* _What you should do_: Copy out every entry that follows, without a single picture.

[Items listed in a dataset]
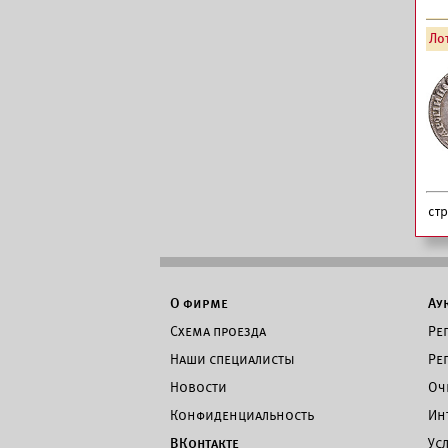
Лот
ст
О фирме
Ау
Схема проезда
Ре
Наши специалисты
Ре
Новости
Оч
Конфиденциальность
Ин
ВКонтакте
Ус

* _Result_:
Лот
ст
О фирме
Ау
Схема проезда
Ре
Наши специалисты
Ре
Новости
Оч
Конфиденциальность
Ин
ВКонтакте
Ус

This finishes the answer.